That was quick. A week after announcing that three members of Cisco Systems’ legendary four-person research and development team had been reassigned, CEO Chuck Robbins just announced that they’ve all resigned instead.
In what appears to be a messy shakeup with hints of an internal power struggle nearing an end, Mario Mazzola, Prem Jain, Luca Cafiero and Soni Jiandani are leaving the company.
The quartet formed what has been a unique-to-Cisco program put in place by Robbins’s predecessor, John Chambers, to fund startups that would would build new networking products only to be bought out a few years later. Since the 1990s, the team had spent more than $2 billion on the effort.

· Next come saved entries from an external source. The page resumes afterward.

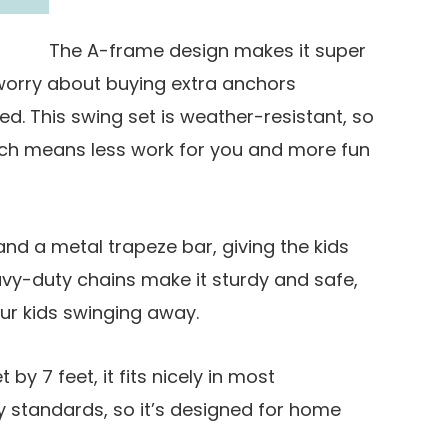
The A-frame design makes it super
 worry about buying extra anchors
ed. This swing set is weather-resistant, so
which means less work for you and more fun
and a metal trapeze bar, giving the kids
vy-duty chains make it sturdy and safe,
ur kids swinging away.
 by 7 feet, it fits nicely in most
ty standards, so it’s designed for home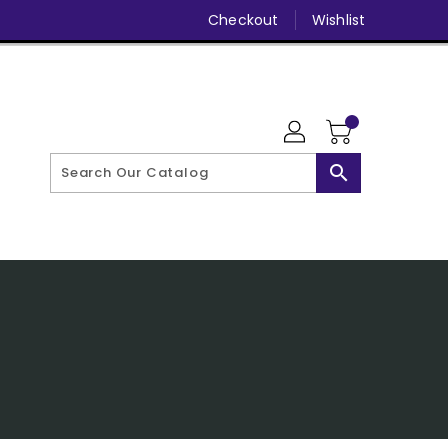
Checkout
Wishlist
search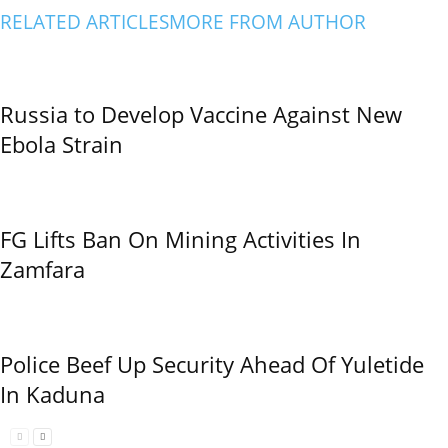
RELATED ARTICLES
MORE FROM AUTHOR
Russia to Develop Vaccine Against New
Ebola Strain
FG Lifts Ban On Mining Activities In
Zamfara
Police Beef Up Security Ahead Of Yuletide
In Kaduna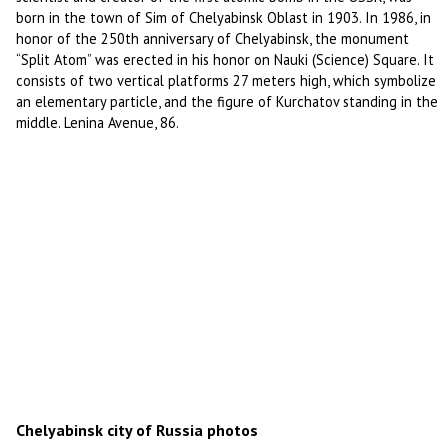
born in the town of Sim of Chelyabinsk Oblast in 1903. In 1986, in
honor of the 250th anniversary of Chelyabinsk, the monument
“Split Atom” was erected in his honor on Nauki (Science) Square. It
consists of two vertical platforms 27 meters high, which symbolize
an elementary particle, and the figure of Kurchatov standing in the
middle. Lenina Avenue, 86.
Chelyabinsk city of Russia photos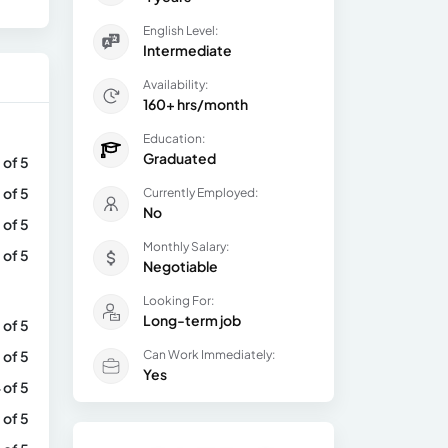
English Level:
Intermediate
Availability:
160+ hrs/month
Education:
Graduated
 of 5
 of 5
Currently Employed:
No
 of 5
Monthly Salary:
 of 5
Negotiable
Looking For:
Long-term job
 of 5
 of 5
Can Work Immediately:
Yes
 of 5
 of 5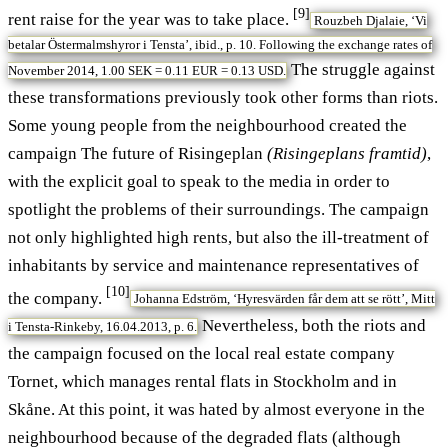
[9]
rent raise for the year was to take place.
Rouzbeh Djalaie, ‘Vi
betalar Östermalmshyror i Tensta’, ibid., p. 10. Following the exchange rates of
The struggle against
November 2014, 1.00 SEK = 0.11 EUR = 0.13 USD.
these transformations previously took other forms than riots.
Some young people from the neighbourhood created the
campaign The future of Risingeplan
(Risingeplans framtid)
,
with the explicit goal to speak to the media in order to
spotlight the problems of their surroundings. The campaign
not only highlighted high rents, but also the ill-treatment of
inhabitants by service and maintenance representatives of
[10]
the company.
Johanna Edström, ‘Hyresvärden får dem att se rött’, Mitt
Nevertheless, both the riots and
i Tensta-Rinkeby, 16.04.2013, p. 6.
the campaign focused on the local real estate company
Tornet, which manages rental flats in Stockholm and in
Skåne. At this point, it was hated by almost everyone in the
neighbourhood because of the degraded flats (although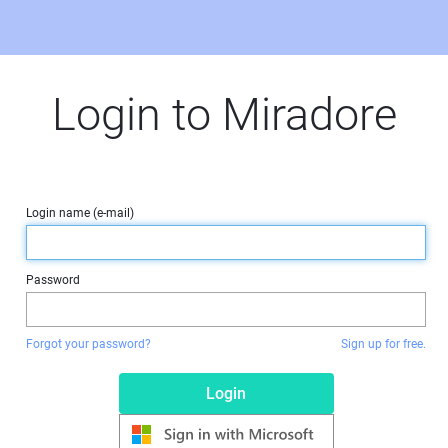
Login to Miradore
Login name (e-mail)
Password
Forgot your password?
Sign up for free.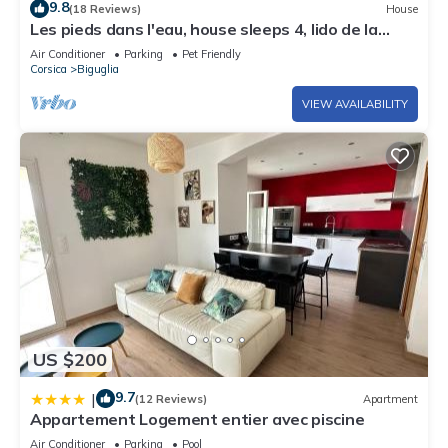
9.8
(18 Reviews)
House
Les pieds dans l'eau, house sleeps 4, lido de la
Marana, unique location.
Air Conditioner
Parking
Pet Friendly
Corsica
Biguglia
VIEW AVAILABILITY
US $200
9.7
|
(12 Reviews)
Apartment
Appartement Logement entier avec piscine
Air Conditioner
Parking
Pool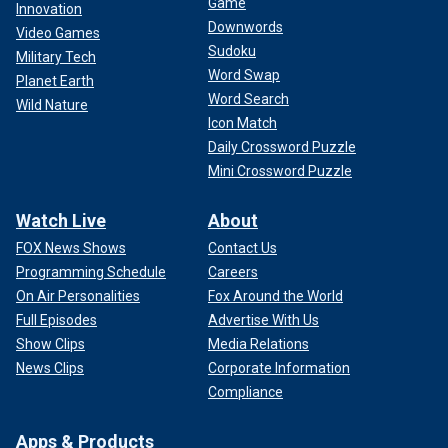
Game
Innovation
Downwords
Video Games
Sudoku
Military Tech
Word Swap
Planet Earth
Word Search
Wild Nature
Icon Match
Daily Crossword Puzzle
Mini Crossword Puzzle
Watch Live
About
FOX News Shows
Contact Us
Programming Schedule
Careers
On Air Personalities
Fox Around the World
Full Episodes
Advertise With Us
Show Clips
Media Relations
News Clips
Corporate Information
Compliance
Apps & Products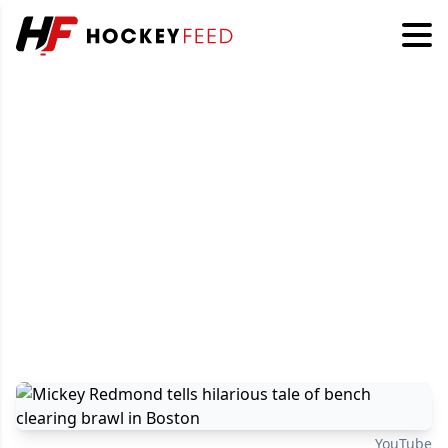
YouTube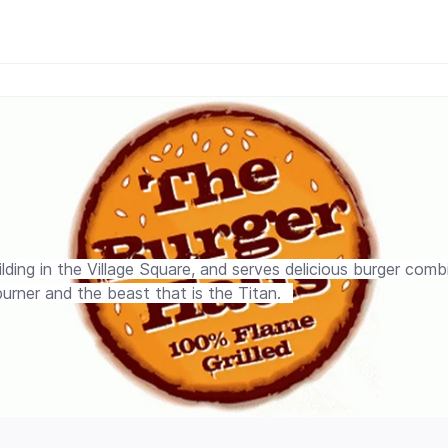
ilding in the Village Square, and serves delicious burger com
burner and the beast that is the Titan.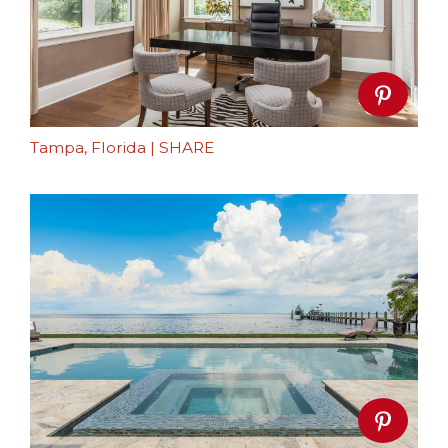
Tampa, Florida
|
SHARE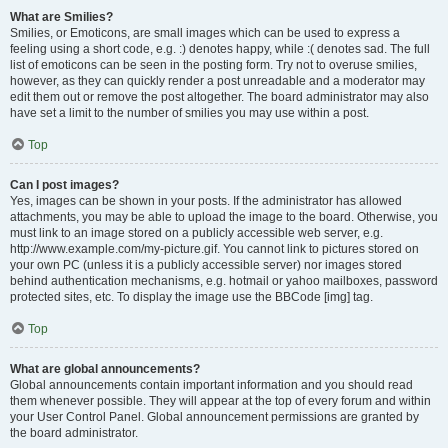
What are Smilies?
Smilies, or Emoticons, are small images which can be used to express a
feeling using a short code, e.g. :) denotes happy, while :( denotes sad. The full
list of emoticons can be seen in the posting form. Try not to overuse smilies,
however, as they can quickly render a post unreadable and a moderator may
edit them out or remove the post altogether. The board administrator may also
have set a limit to the number of smilies you may use within a post.
Top
Can I post images?
Yes, images can be shown in your posts. If the administrator has allowed
attachments, you may be able to upload the image to the board. Otherwise, you
must link to an image stored on a publicly accessible web server, e.g.
http://www.example.com/my-picture.gif. You cannot link to pictures stored on
your own PC (unless it is a publicly accessible server) nor images stored
behind authentication mechanisms, e.g. hotmail or yahoo mailboxes, password
protected sites, etc. To display the image use the BBCode [img] tag.
Top
What are global announcements?
Global announcements contain important information and you should read
them whenever possible. They will appear at the top of every forum and within
your User Control Panel. Global announcement permissions are granted by
the board administrator.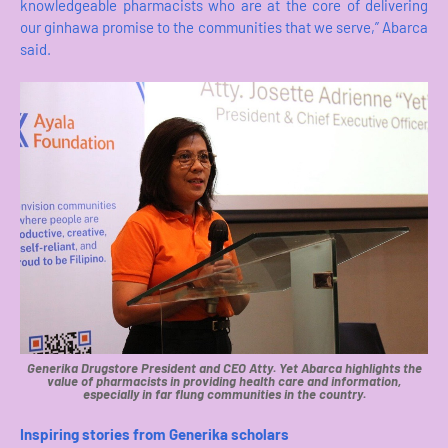
knowledgeable pharmacists who are at the core of delivering
our ginhawa promise to the communities that we serve,” Abarca
said.
Generika Drugstore President and CEO Atty. Yet Abarca highlights the
value of pharmacists in providing health care and information,
especially in far flung communities in the country.
Inspiring stories from Generika scholars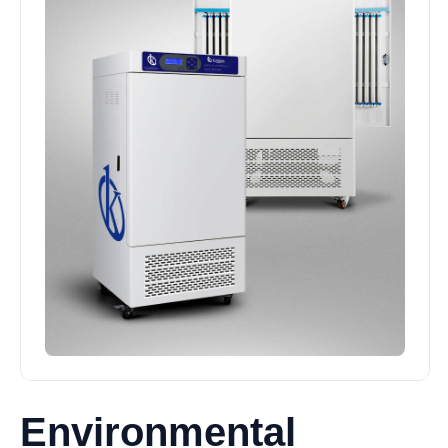
Environmental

As wereported last week, the group had come to be known informally — and for the most part internally — as the "MPLS team." The abbreviation came from their first names, but also coincidentally matched a networking technology that Cisco invented some years ago.
The most recent example of the MPLS team’s moves was Insieme, which Cisco funded in 2012 with about $100 million and then acquired for $863 million two years later. It built what’s essentially become Cisco’s latest generation of switches and routers and has nearly 14,000 customers.
As part of last week’s reorganization, Jiandani had been put in charge of Insieme. Now that she’s resigned, too, the unit has been placed under David Goeckeler, a senior VP and 16-year Cisco veteran who will now run Cisco’s newly created Networking & Security Business Group.
Robbins appears to have been blindsided by the resignations, and said in an internal memo obtained by Recode that their decisions were "based on a disconnect regarding roles, responsibilities and charter that came to light" immediately after last week’s announcement.
Cisco didn’t comment on the matter beyond sharing a statement attributed to Robbins in which he praised the four engineers for “the countless contributions they have made to Cisco" and noted that "I have personally learned so much from them, and they will always be an important part of Cisco’s engineering story."
Robbins has also been pointing Cisco in new directions. As he explained in an interview with Kara Swisher at last week’s Code Conference in Rancho Palos Verdes, Calif., he has bet big on subscriptions coupled with hardware sales. But he has also directed Cisco toward new markets like networks to connect the Internet of Things. Cisco’s largest deal in recent memory came earlier this year when itspent $1.4 billion to acquire Jasper, a cloud-based outfit that manages connected devices like cars.